KIKA menyoroti pentingnya menjaga netralitas dan imparsialitas institusi pendidikan, mengingat peran pentingnya dalam pembentukan generasi muda yang objektif. Koordinator KIKA, Satria Unggul, menekankan bahwa kampus dan lembaga pendidikan harus terhindar dari agenda politik praktis. Ia mengkhawatirkan bukan hanya penggunaan fasilitas pendidikan yang dapat menjadi masalah, tetapi juga potensi terjadinya transaksi politik antara politisi dan pimpinan perguruan tinggi.
Satria menggambarkan skenario di mana pemimpin perguruan tinggi menerima imbalan politik, seperti posisi publik, sebagai imbalan atas fasilitas yang mereka sediakan selama kampanye. Menurutnya, Putusan MK ini akan menguji konsep otonomi perguruan tinggi dan kemampuan mereka untuk mengembangkan ilmu secara objektif.
Putusan MK yang menjadi perhatian adalah putusan perkara Nomor 65/PUU-XXI/2023 yang mengubah ketentuan Pasal 280 ayat 1 huruf h Undang-Undang Nomor 7 Tahun 2017 tentang Pemilihan Umum. Sebelumnya, pasal ini melarang penggunaan fasilitas pemerintah, tempat ibadah, dan tempat pendidikan untuk kampanye politik. Namun, MK menambahkan pengecualian untuk fasilitas pemerintah dan tempat pendidikan dengan izin dari penanggung jawabnya.

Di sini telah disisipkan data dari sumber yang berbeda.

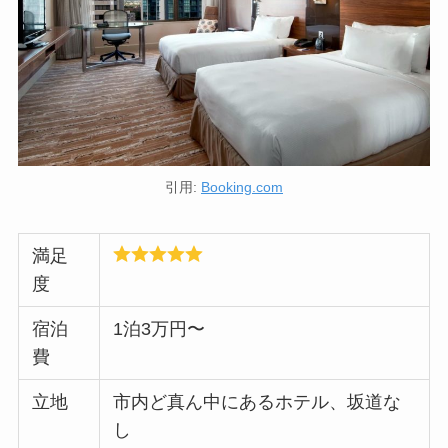
引用:
Booking.com
満足
度
宿泊
1泊3万円〜
費
立地
市内ど真ん中にあるホテル、坂道な
し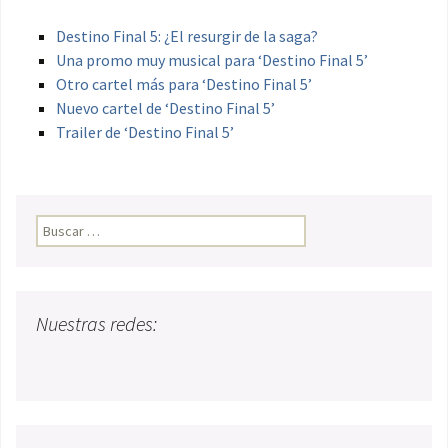
Destino Final 5: ¿El resurgir de la saga?
Una promo muy musical para ‘Destino Final 5’
Otro cartel más para ‘Destino Final 5’
Nuevo cartel de ‘Destino Final 5’
Trailer de ‘Destino Final 5’
Buscar:
Nuestras redes: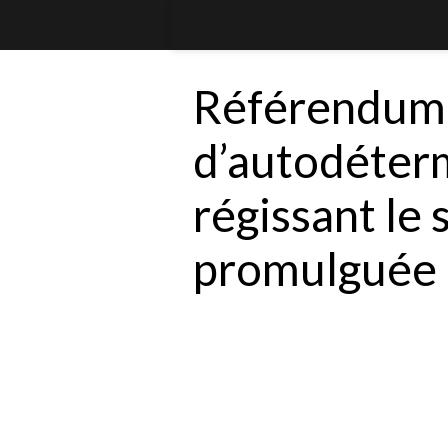
Référendum
d’autodétermi
régissant le 
promulguée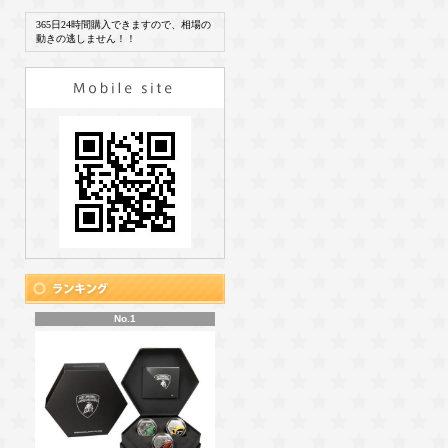
365日24時間購入できますので、相場の
動きの逃しません！！
No.1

Satria dan beberapa pihak lainnya berpendapat bahwa hal ini akan membuka peluang bagi politisi untuk menggunakan fasilitas pendidikan dalam kampanye mereka. Selain itu, perbedaan perlakuan antara tempat ibadah yang tetap dilarang untuk kampanye dan tempat pendidikan yang diizinkan, seperti yang diatur dalam putusan, dianggap sebagai inkonsistensi dalam pengaturan.

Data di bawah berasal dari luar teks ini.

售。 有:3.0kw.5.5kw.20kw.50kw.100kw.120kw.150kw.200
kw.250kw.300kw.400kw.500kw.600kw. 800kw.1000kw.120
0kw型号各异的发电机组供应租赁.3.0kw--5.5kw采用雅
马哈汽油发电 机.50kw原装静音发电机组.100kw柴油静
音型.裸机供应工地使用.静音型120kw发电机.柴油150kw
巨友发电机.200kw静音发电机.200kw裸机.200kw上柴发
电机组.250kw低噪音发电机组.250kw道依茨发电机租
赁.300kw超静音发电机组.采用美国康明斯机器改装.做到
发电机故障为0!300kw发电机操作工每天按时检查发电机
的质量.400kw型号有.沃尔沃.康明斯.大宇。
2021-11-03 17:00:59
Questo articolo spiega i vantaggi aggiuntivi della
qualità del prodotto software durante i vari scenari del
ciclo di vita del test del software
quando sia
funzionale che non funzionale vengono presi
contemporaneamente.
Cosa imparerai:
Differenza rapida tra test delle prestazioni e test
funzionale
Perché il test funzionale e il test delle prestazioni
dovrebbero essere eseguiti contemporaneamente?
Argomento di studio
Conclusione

Sementara itu, Kementerian Pendidikan dan Kebudayaan (Kemendikbud) sedang mempelajari putusan MK ini dan berencana memberikan masukan mengenai pembatasan kampanye di fasilitas pendidikan. Mereka berharap dapat menetapkan pedoman dan aturan yang akan mengatur penggunaan fasilitas pendidikan selama kampanye politik sehingga prosesnya tetap netral dan tidak mengganggu pendidikan.
Namun, peneliti dan pengamat pemilu juga mengkhawatirkan implikasi dari putusan ini terhadap netralitas institusi pendidikan. Mereka berharap bahwa Komisi Pemilihan Umum (KPU) dan Badan Pengawas Pemilu (Bawaslu) akan mengatur dengan cermat penggunaan fasilitas pendidikan dan tempat ibadah selama kampanye politik untuk memastikan perlakuan yang adil dan netral bagi semua peserta pemilu.

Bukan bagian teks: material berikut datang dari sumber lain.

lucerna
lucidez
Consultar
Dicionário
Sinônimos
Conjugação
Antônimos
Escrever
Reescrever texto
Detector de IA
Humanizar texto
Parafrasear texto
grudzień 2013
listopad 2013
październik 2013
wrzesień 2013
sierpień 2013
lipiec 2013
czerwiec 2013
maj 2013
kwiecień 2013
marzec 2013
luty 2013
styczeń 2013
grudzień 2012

Para ahli hukum juga mendesak untuk memperkuat pengawasan dan menghindari potensi politisasi institusi pendidikan. Mereka berpendapat bahwa tempat pendidikan harus tetap menjadi ruang netral yang tidak terlibat dalam persaingan politik elektoral.
Kesimpulannya, putusan MK ini telah memunculkan perdebatan tentang batasan penggunaan fasilitas pendidikan selama kampanye politik dan tantangan untuk menjaga netralitas institusi pendidikan dalam proses demokrasi.